Event Title

Chemotherapy-related cognitive decline is detectable via the Attention Network Test

Mentor 1

Adam Greenberg

Start Date

1-5-2020 12:00 AM

Description

Chemobrain (the cognitive decline associated with chemotherapy) is a common ailment in cancer patients; however, there is currently no accurate method for chemobrain diagnosis. We examined the effects of chemotherapy on cognition using self-report questionnaires, neuropsychological assessments, and a precise reaction time paradigm called the Attention Network Test (ANT). By employing a combination of measurements, we aimed to determine whether one form of assessment is more sensitive to the effects of chemobrain. We used four neuropsychological tests designed to measure working memory, sustained attention, processing speed, and executive functioning. The ANT quantifies three sub-processes of attentional control: alerting, orienting, and filtering distracters.

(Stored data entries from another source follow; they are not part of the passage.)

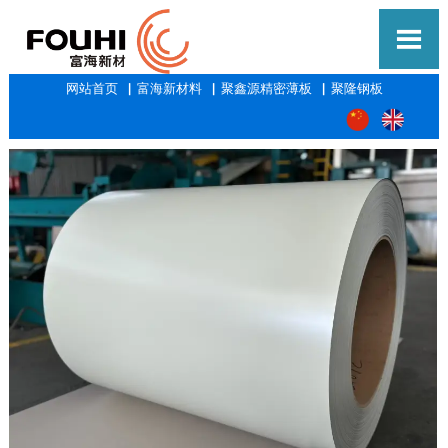

网站首页
▕
富海新材料
▕
聚鑫源精密薄板
▕
聚隆钢板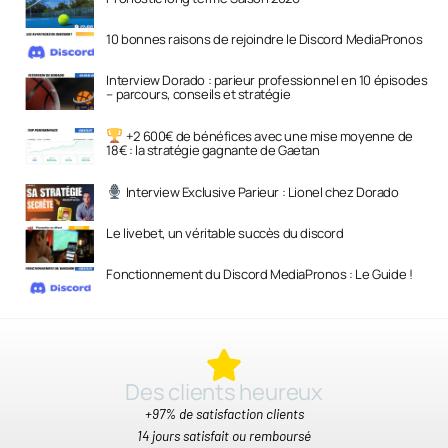
10 bonnes raisons de rejoindre le Discord MediaPronos
Interview Dorado : parieur professionnel en 10 épisodes
– parcours, conseils et stratégie
+2 600€ de bénéfices avec une mise moyenne de
18€ : la stratégie gagnante de Gaetan
Interview Exclusive Parieur : Lionel chez Dorado
Le livebet, un véritable succès du discord
Fonctionnement du Discord MediaPronos : Le Guide !
Des clients heureux​
+97% de satisfaction clients
14 jours satisfait ou remboursé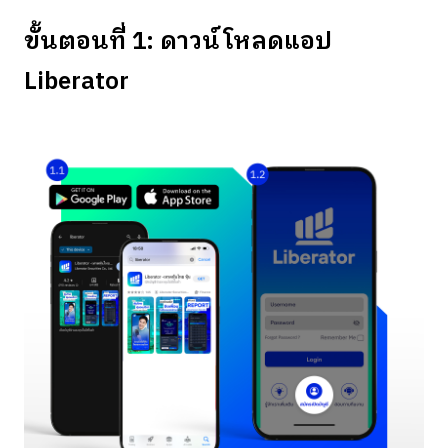
ขั้นตอนที่ 1: ดาวน์โหลดแอป
Liberator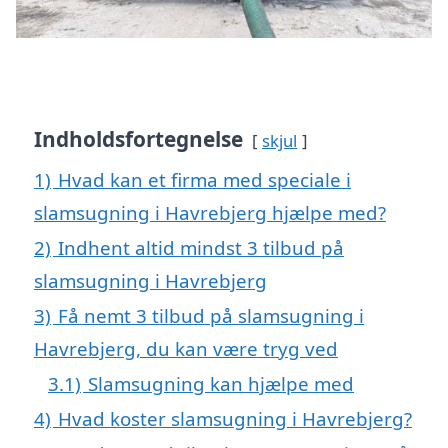
Indholdsfortegnelse
skjul
1)
Hvad kan et firma med speciale i
slamsugning i Havrebjerg hjælpe med?
2)
Indhent altid mindst 3 tilbud på
slamsugning i Havrebjerg
3)
Få nemt 3 tilbud på slamsugning i
Havrebjerg, du kan være tryg ved
3.1)
Slamsugning kan hjælpe med
4)
Hvad koster slamsugning i Havrebjerg?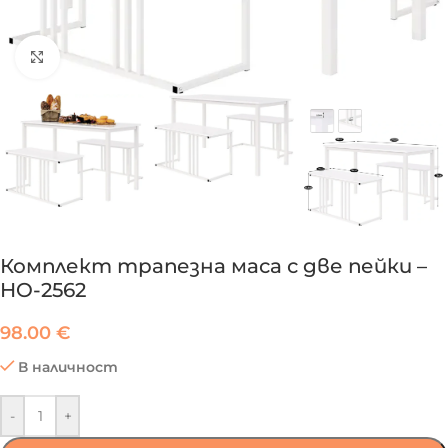
Click to enlarge
Комплект трапезна маса с две пейки –
HO-2562
98.00
€
В наличност
-
+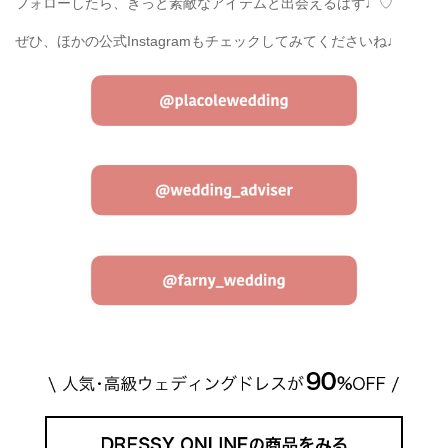
フォローしたら、きっと素敵なアイテムと出会えるはず♩♡
ぜひ、ほかの公式Instagramもチェックしてみてくださいね♩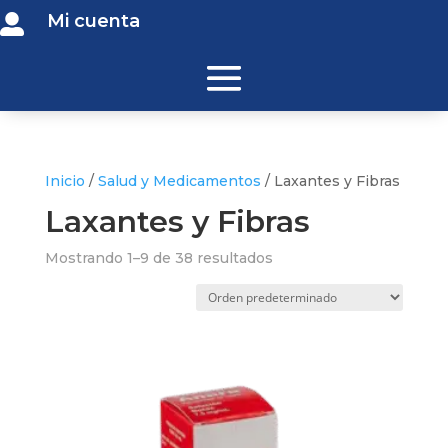
Mi cuenta

Inicio
/
Salud y Medicamentos
/ Laxantes y Fibras
Laxantes y Fibras
Mostrando 1–9 de 38 resultados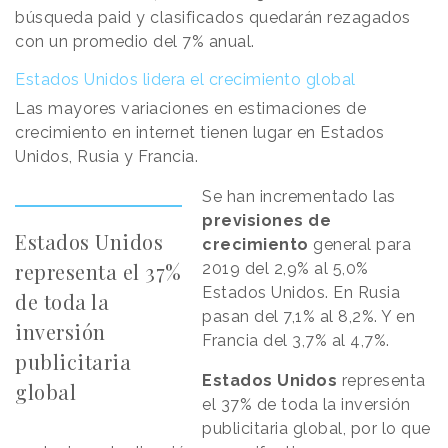
búsqueda paid y clasificados quedarán rezagados
con un promedio del 7% anual.
Estados Unidos lidera el crecimiento global
Las mayores variaciones en estimaciones de
crecimiento en internet tienen lugar en Estados
Unidos, Rusia y Francia.
Se han incrementado las
previsiones de
Estados Unidos
crecimiento
general para
representa el 37%
2019 del 2,9% al 5,0%
Estados Unidos. En Rusia
de toda la
pasan del 7,1% al 8,2%. Y en
inversión
Francia del 3,7% al 4,7%.
publicitaria
Estados Unidos
representa
global
el 37% de toda la inversión
publicitaria global, por lo que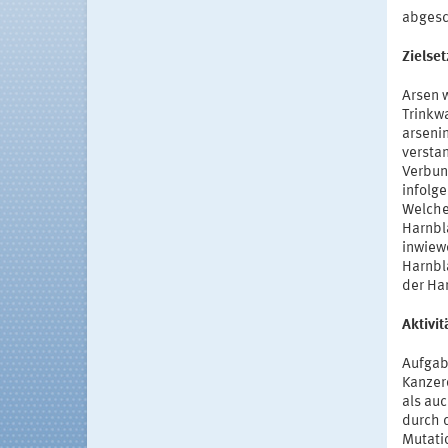
abges
Zielse
Arsen 
Trinkw
arseni
versta
Verbun
infolge
Welche
Harnbl
inwiewe
Harnbl
der Ha
Aktivi
Aufgabe
Kanzer
als au
durch 
Mutati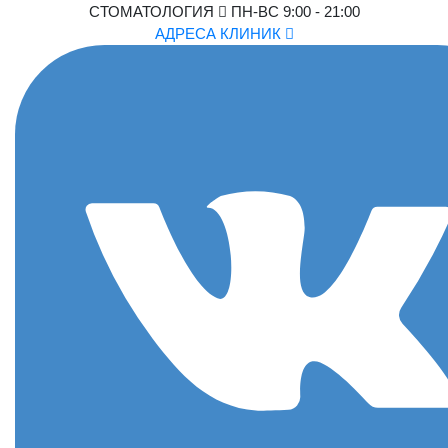
СТОМАТОЛОГИЯ
ПН-ВС 9:00 - 21:00
АДРЕСА КЛИНИК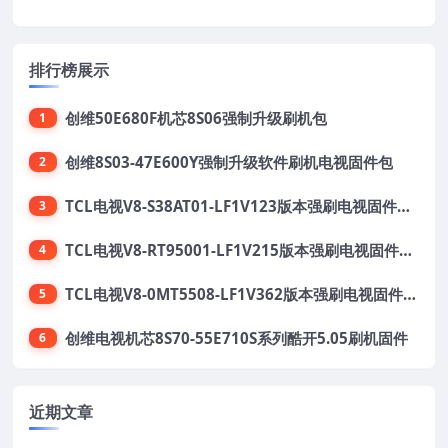
排行榜展示
创维50E680F机芯8S06强制升级刷机包
1
创维8S03-47E600Y强制升级软件刷机电视固件包
2
TCL电视V8-S38AT01-LF1V123版本强刷电视固件包下载
3
TCL电视V8-RT95001-LF1V215版本强刷电视固件包下载
4
TCL电视V8-0MT5508-LF1V362版本强刷电视固件包下载
5
创维电视机芯8S70-55E710S系列酷开5.05刷机固件
6
近期文章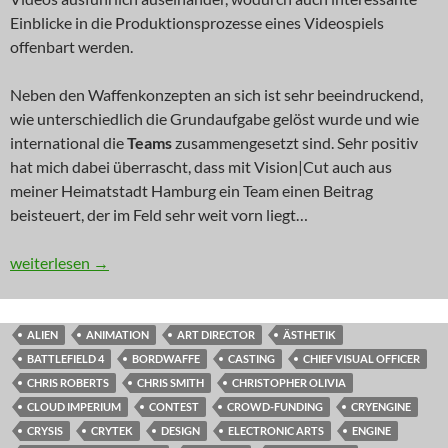
Einblicke in die Produktionsprozesse eines Videospiels
offenbart werden.
Neben den Waffenkonzepten an sich ist sehr beeindruckend,
wie unterschiedlich die Grundaufgabe gelöst wurde und wie
international die
Teams
zusammengesetzt sind. Sehr positiv
hat mich dabei überrascht, dass mit Vision|Cut auch aus
meiner Heimatstadt Hamburg ein Team einen Beitrag
beisteuert, der im Feld sehr weit vorn liegt…
NEWS: Germany’s Next Ship Model
weiterlesen
→
ALIEN
ANIMATION
ART DIRECTOR
ÄSTHETIK
BATTLEFIELD 4
BORDWAFFE
CASTING
CHIEF VISUAL OFFICER
CHRIS ROBERTS
CHRIS SMITH
CHRISTOPHER OLIVIA
CLOUD IMPERIUM
CONTEST
CROWD-FUNDING
CRYENGINE
CRYSIS
CRYTEK
DESIGN
ELECTRONIC ARTS
ENGINE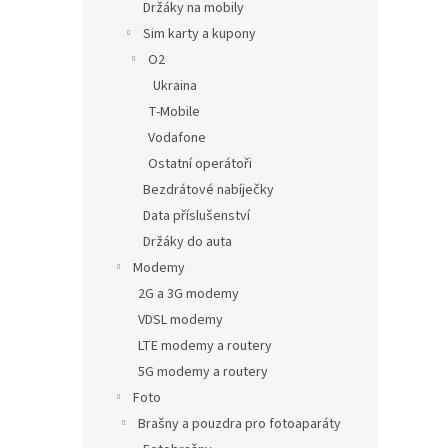
Držáky na mobily
Sim karty a kupony
O2
Ukraina
T-Mobile
Vodafone
Ostatní operátoři
Bezdrátové nabíječky
Data příslušenství
Držáky do auta
Modemy
2G a 3G modemy
VDSL modemy
LTE modemy a routery
5G modemy a routery
Foto
Brašny a pouzdra pro fotoaparáty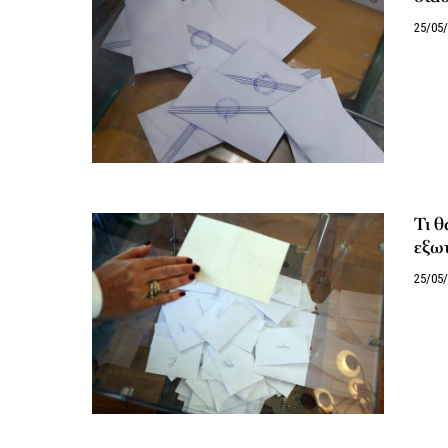
25/05
Τι θ
εξωτ
25/05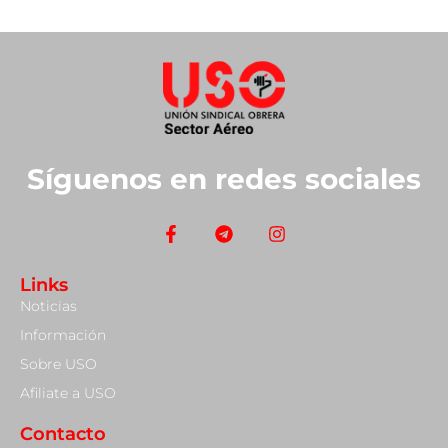
Síguenos en redes sociales
Links
Noticias
Información
Sobre USO
Afiliate a USO
Contacto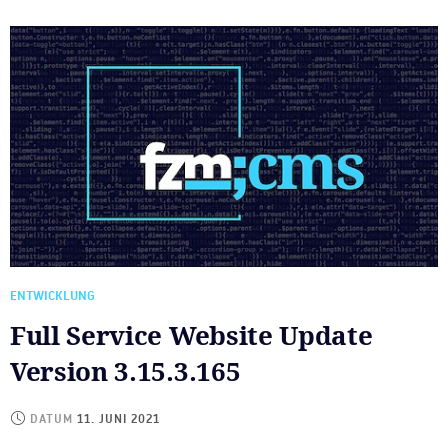
ENTWICKLUNG
Full Service Website Update
Version 3.15.3.165
DATUM
11. JUNI 2021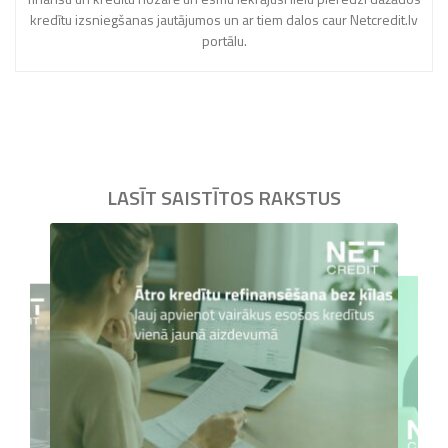
kredītu izsniegšanas jautājumos un ar tiem dalos caur Netcredit.lv
portālu.
LASĪT SAISTĪTOS RAKSTUS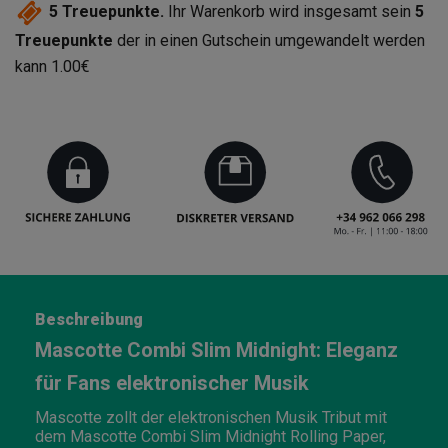
5
Treuepunkte.
Ihr Warenkorb wird insgesamt sein
5
Treuepunkte
der in einen Gutschein umgewandelt werden
kann
1.00€
Beschreibung
Mascotte Combi Slim Midnight: Eleganz
für Fans elektronischer Musik
Mascotte zollt der elektronischen Musik Tribut mit
dem Mascotte Combi Slim Midnight Rolling Paper,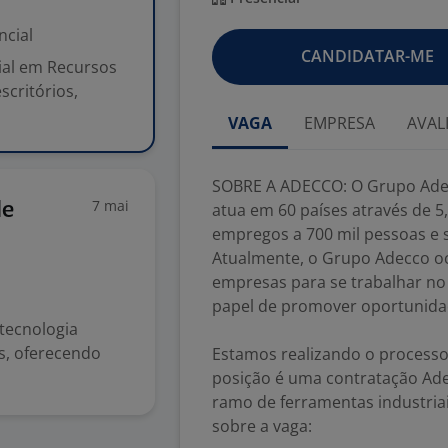
ncial
CANDIDATAR-ME
ial em Recursos
scritórios,
VAGA
EMPRESA
AVAL
SOBRE A ADECCO: O Grupo Adec
7 mai
de
atua em 60 países através de 5
empregos a 700 mil pessoas e s
Atualmente, o Grupo Adecco oc
empresas para se trabalhar no
papel de promover oportunida
tecnologia
os, oferecendo
Estamos realizando o processo
posição é uma contratação Ad
ramo de ferramentas industria
sobre a vaga: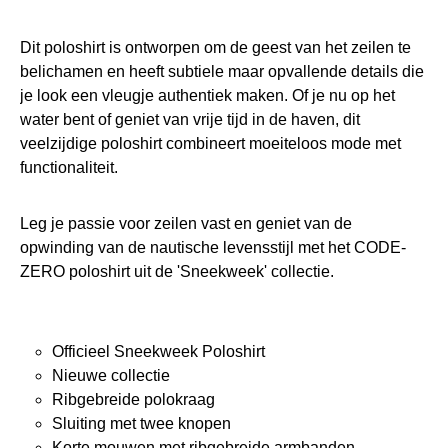
Dit poloshirt is ontworpen om de geest van het zeilen te
belichamen en heeft subtiele maar opvallende details die
je look een vleugje authentiek maken. Of je nu op het
water bent of geniet van vrije tijd in de haven, dit
veelzijdige poloshirt combineert moeiteloos mode met
functionaliteit.
Leg je passie voor zeilen vast en geniet van de
opwinding van de nautische levensstijl met het CODE-
ZERO poloshirt uit de 'Sneekweek' collectie.
Officieel Sneekweek Poloshirt
Nieuwe collectie
Ribgebreide polokraag
Sluiting met twee knopen
Korte mouwen met ribgebreide armbanden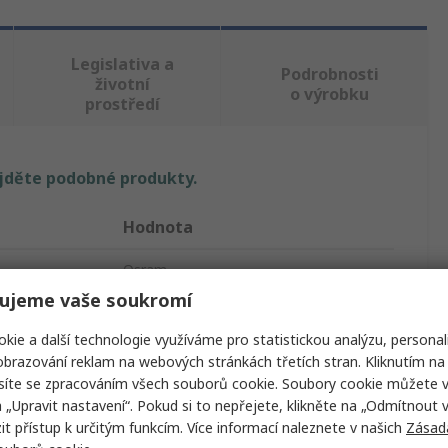
Legislativa a
Podrobnosti
životní
o výrobku
prostředí
ajděte podobné produkty.
Hodnota
Osram
ujeme vaše soukromí
Předřadník osvětlovacích těles
kie a další technologie využíváme pro statistickou analýzu, personal
2
brazování reklam na webových stránkách třetích stran. Kliknutím na 
síte se zpracováním všech souborů cookie. Soubory cookie můžete 
Elektronika
a „Upravit nastavení“. Pokud si to nepřejete, klikněte na „Odmítnout v
 přístup k určitým funkcím. Více informací naleznete v našich
Zásad
a
Kompaktní zářivka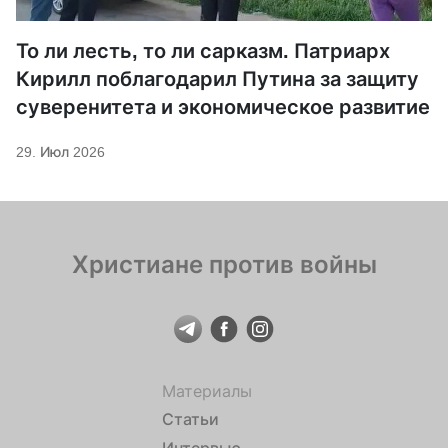
То ли лесть, то ли сарказм. Патриарх
Кирилл поблагодарил Путина за защиту
суверенитета и экономическое развитие
29. Июл 2026
Христиане против войны
Материалы
Статьи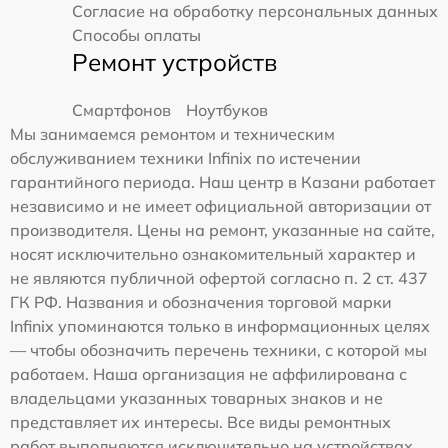
Согласие на обработку персональных данных
Способы оплаты
Ремонт устройств
Смартфонов
Ноутбуков
Мы занимаемся ремонтом и техническим
обслуживанием техники Infinix по истечении
гарантийного периода. Наш центр в Казани работает
независимо и не имеет официальной авторизации от
производителя. Цены на ремонт, указанные на сайте,
носят исключительно ознакомительный характер и
не являются публичной офертой согласно п. 2 ст. 437
ГК РФ. Названия и обозначения торговой марки
Infinix упоминаются только в информационных целях
— чтобы обозначить перечень техники, с которой мы
работаем. Наша организация не аффилирована с
владельцами указанных товарных знаков и не
представляет их интересы. Все виды ремонтных
работ выполняются исключительно на устройствах,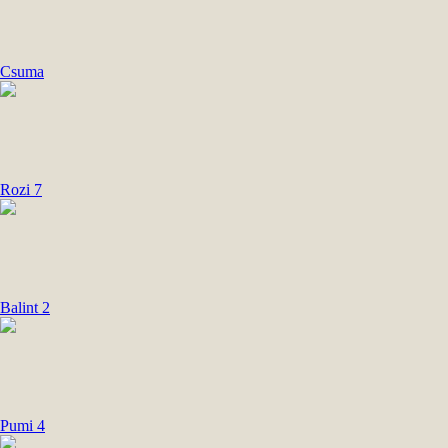
Csuma
Rozi 7
Balint 2
Pumi 4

Each patient was tested twice: once just prior to the beginning of their chemotherapy treatment, and a second time after chemotherapy treatment had ended. Our results showed that four out of our eight participants experienced changes in both distracter filtering and alerting from the pre-chemo timepoint to the post-chemo timepoint. These data are consistent with other studies comparing chemotherapy patients to control participants: either cancer patients without chemotherapy, or healthy volunteers. These four participants also exhibited increased levels of Perceived Cognitive Impairment (through the self-report questionnaire) from pre-chemo to post-chemo assessments. The correspondence between ANT and questionnaire data suggest that these four participants experienced symptoms of chemobrain following chemotherapy administration. Neuropsychological test results for these four participants showed no significant differences between pre- and post-chemo timepoints. Thus, neuropsychological testing (the most common form of assessment in clinical settings) may be an inferior means by which to accurately identify chemobrain symptoms. Furthermore, our ANT data suggest that chemobrain may stem from a selective deficit in attentional alerting and distracter filtering caused by targeted neurotoxicity of chemotherapy drugs used in battling cancer.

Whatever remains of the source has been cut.